La band, dopo l’ennesimo “grazie mille” da parte di Tom, decide di chiudere il sipario con “Smokers outside the hospital doors” (An End Has a Start), un brano alternative/indie del 2007. Lo stesso che l’otto marzo scorso venne eseguito nel programma di Manuel Agnelli qui in Italia, Ossigeno e che piacque molto al conduttore. Non sarà stato un finale con “Papillon” e nemmeno con “No Sound But The Wind” – l’assenza in scaletta è l’unica critica reale della serata – ma coerente con il momento e perfetta per una chiusa di concerto.

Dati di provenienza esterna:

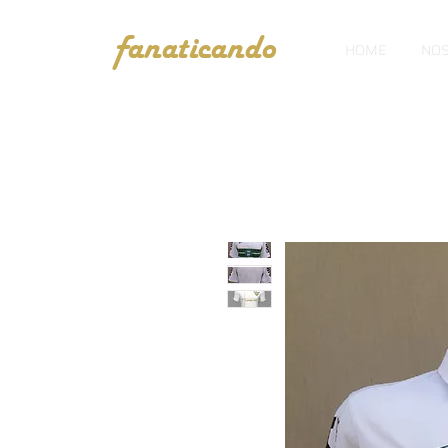
fanaticando
HOME
NOS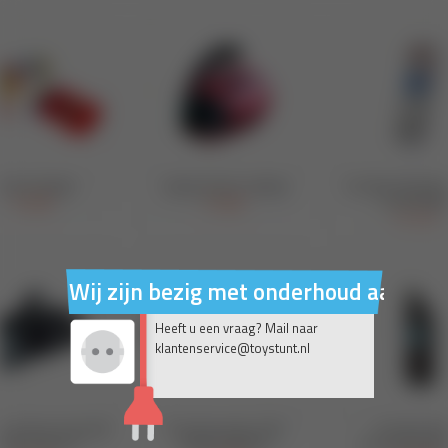
Wij zijn bezig met onderhoud aan on
Heeft u een vraag? Mail naar
klantenservice@toystunt.nl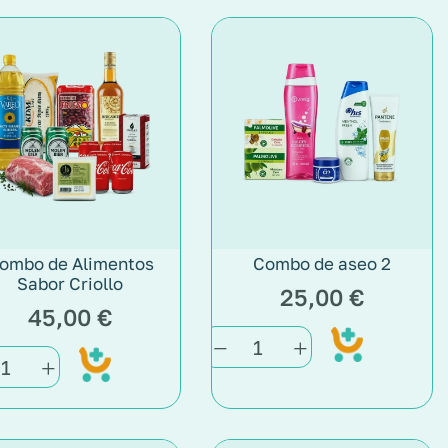
ombo de Alimentos
Combo de aseo 2
Sabor Criollo
25,00
€
45,00
€
Add
Add
to
to
cart
cart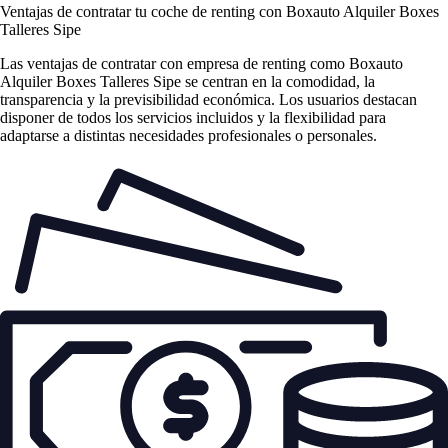
Ventajas de contratar tu coche de renting
con Boxauto Alquiler Boxes
Talleres Sipe
Las
ventajas de contratar con empresa de renting
como Boxauto
Alquiler Boxes Talleres Sipe se centran en la comodidad, la
transparencia y la previsibilidad económica. Los usuarios destacan
disponer de todos los servicios incluidos y la flexibilidad para
adaptarse a distintas necesidades profesionales o personales.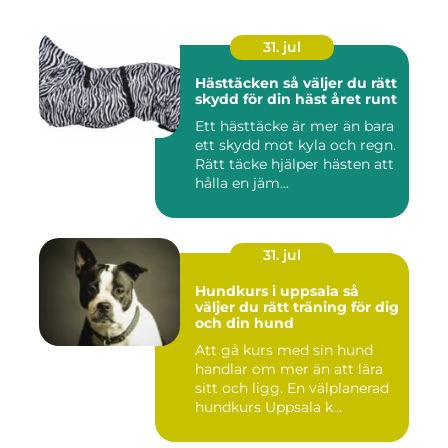
31. jul
Hästtäcken så väljer du rätt
skydd för din häst året runt
Ett hästtäcke är mer än bara
ett skydd mot kyla och regn.
Rätt täcke hjälper hästen att
hålla en jäm...
31. jul
Hundkurs i uppsala så
väljer du rätt träning för dig
och din hund
Att gå kurs med sin hund
handlar om mer än att lära
sitt och ligg. En välplanerad
hundkurs Uppsala k...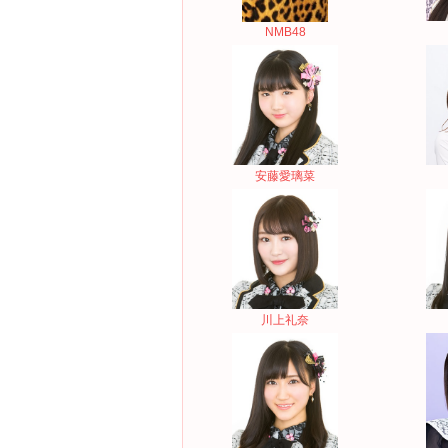
NMB48
安藤愛璃菜
川上礼奈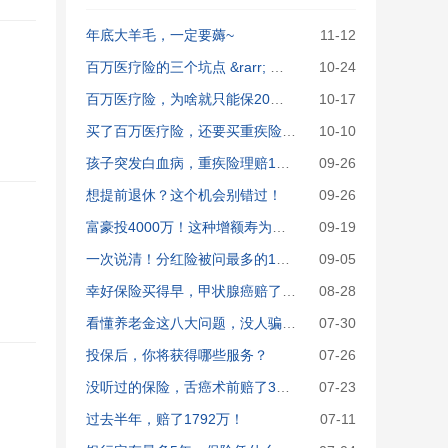
年底大羊毛，一定要薅~
11-12
百万医疗险的三个坑点 &rarr; 文末有福利
10-24
百万医疗险，为啥就只能保20年？
10-17
买了百万医疗险，还要买重疾险吗？
10-10
孩子突发白血病，重疾险理赔120万！
09-26
想提前退休？这个机会别错过！
09-26
富豪投4000万！这种增额寿为何被疯抢？
09-19
一次说清！分红险被问最多的10大问题
09-05
幸好保险买得早，甲状腺癌赔了64万！
08-28
看懂养老金这八大问题，没人骗得了你！
07-30
投保后，你将获得哪些服务？
07-26
没听过的保险，舌癌术前赔了37.5万！
07-23
过去半年，赔了1792万！
07-11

Ogni fine ha un inizio dice il titolo dell’album e gli Editors lo hanno dimostrato più volte. Cicli musicali che si chiudono con tour finiti, sound diversi nel giro di poco tempo, crescite esponenziali, personalità pazzesche da parte di ogni componente ed esibizioni impeccabili sotto ogni punto di vista. Gli Editors, in un momento in cui il mondo ha davvero bisogno di buona musica, si sono piazzati tra le migliori realtà musicali degli ultimi anni.